# Vitamin D supplementation for breastfed newborns/babies????



## SilverMoon010 (Jul 15, 2009)

I just got back from my 7-day-old baby's well check. I am breastfeeding him. (I didn't BF my first, however, so this is new for me.) The ped recommended a D supplement, which is apparently what they recommend now for all BF'ing babies. I tried looking up past posts on this and am still unsure about this. I live on the East Coast and as of right now it is 40 degrees outside with a chance of snow. I surely can't take my newborn outside to get sunlight in this weather. I wanted to see what others do regarding this. The ped recommended D Vi-Sol, which I wouldn't give because of the ingredients, lots of artificial crap in it.







I didn't know if there was a good supplement out there or if a newborn even NEEDS this type of supplementation, but what if he's not getting a ton of sunlight, as I mentioned above? (He will be able to get sun exposure in the warmer months though, like April, just not right now.) I am definitely on board with keeping things as natural as possible but I'm having a hard time weeding out what is truly necessary and what's not!

My other question would be are there risks with giving a D supplement that I need to be aware of? I notice many are against giving a D supplement and am just wondering why that is and if there is something I need to know. I give my 3-year-old a D3 supplement in the wintertime to keep his immune system up to par since he can't get much sun, but I never gave him supplementation as a newborn and would never have expected to have to do such a thing, especially when I am BF'ing this time around







.


----------



## motherhendoula (Feb 13, 2009)

Id like to hear what other moms have done - i know my doc didnt recommend any supplement until LO was eating solids - 7 days seems VERY young for a D supplement! The last baby i nursed was 13 years ago - i dont recall anyone pushing Vit D back then- so its a new concept for me too!


----------



## OrangeMoon (Sep 7, 2010)

Hmmm, I am curious what others have to say as well!


----------



## PatioGardener (Aug 11, 2007)

Here are my thoughts...

I live up north too (Canada) and I know that most Canadians have low vit D levels. We just can't get enough sunlight to make enough vit D, and very few of us eat a traditional northern vit D rich diet anymore.

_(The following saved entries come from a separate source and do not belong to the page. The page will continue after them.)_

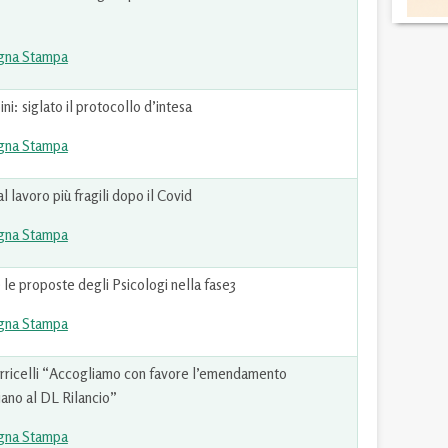
gna Stampa
: siglato il protocollo d’intesa
gna Stampa
 al lavoro più fragili dopo il Covid
gna Stampa
 le proposte degli Psicologi nella fase3
gna Stampa
ricelli “Accogliamo con favore l’emendamento
ano al DL Rilancio”
gna Stampa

I know I have low vit D because I got tested. I take a supplement. I took enough during my baby's first 6 months of life so that my milk would likely provide him all he needed. I feel really strongly about the virgin gut and did not want to give him a daily vitamin until he was eating solids.

Once he started solids I started to give him the supplement too.

Here is kellymom's take on vit D.

And here are the drops we use.


----------



## SilverMoon010 (Jul 15, 2009)

Quote:


> Originally Posted by *PatioGardener*
> 
> Here are my thoughts...
> 
> ...


I agree. I do not want to give my baby a supplement at this stage either. I don't feel comfortable with that.

I assume because your levels were tested, you were under the guidance of a doctor when it came to how much D you should supplement yourself with? I would like to take a D supplement myself but I guess I would need to get tested first before I do that, or can I just take a small amount of D supplement daily without actually getting tested?


----------



## PatioGardener (Aug 11, 2007)

Quote:


> Originally Posted by *SilverMoon010*
> 
> I agree. I do not want to give my baby a supplement at this stage either. I don't feel comfortable with that.
> 
> *I assume because your levels were tested, you were under the guidance of a doctor when it came to how much D you should supplement yourself with?* I would like to take a D supplement myself but I guess I would need to get tested first before I do that, or can I just take a small amount of D supplement daily without actually getting tested?


I actually started taking the supplement myself based on reading I did. I started at 400 IU/day, and then went up to 1000 IU/day, then 2000 IU/day in pregnancy. Then I got tested and my doctor increased it again. I think the kellymom link may have information about supplementing mom.


----------



## lisamarie1081 (Jul 19, 2011)

We had our 2 week well baby check this past Monday and the doc mentioned this, though I had heard the same thing from a friend who had a baby around Thanksgiving so I was prepared. He told me it was sold over the counter; I honestly didn't even look at the notes her wrote because I know it's all propaganda. I've been doctoring naturally for nearly 10 years and know that we have nearly everything we need and what we don't, we need to be sure we're low on before supplementing. Here's an example:

As a child, I had very weak lungs and was generally sick all winter long each and every winter. Though my parents smoked all those years and quit when I was about 10 or 13, my immune system didn't get much stronger and my lungs always took a hit. Anyway, one winter when I was 16, my mom suggested I take a vitamin C supplement. I did -- I think it was 500 or 1000 mg, whatever was standard, over the counter -- and had my healthiest, most comfortable winter ever! In May, though, I was hit with a bout of MAJOR kidney stones which hospitalized me for two weeks because of the pain. When they collected them, they analyzed them and found that they were caused from an abundance of vitamin c. I never took another vitamin c supplement.

I take vitamins now, as an adult, but they are always food-derived, never over-the-counter synthetics like Centrum or those gummy things you see on TV. So, i might have needed the vitamin c as a teen, but it wasn't the kind that my body was used to processing.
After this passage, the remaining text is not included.